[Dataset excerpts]

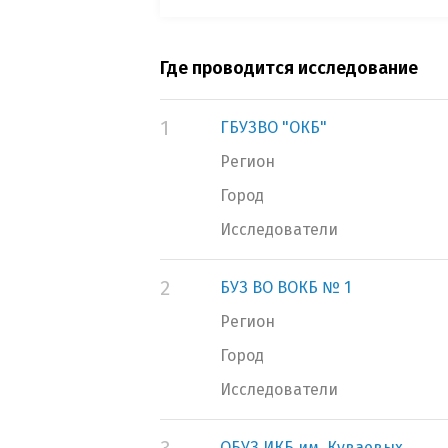
Где проводится исследование
1
ГБУЗВО "ОКБ"
Регион
Город
Исследователи
2
БУЗ ВО ВОКБ № 1
Регион
Город
Исследователи
ОБУЗ ИКБ им. Куваевых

## TASK PROMPT
Every entry above should be returned exactly, with no images included.

## ANSWER TO THIS TASK
Где проводится исследование
1
ГБУЗВО "ОКБ"
Регион
Город
Исследователи
2
БУЗ ВО ВОКБ № 1
Регион
Город
Исследователи
ОБУЗ ИКБ им. Куваевых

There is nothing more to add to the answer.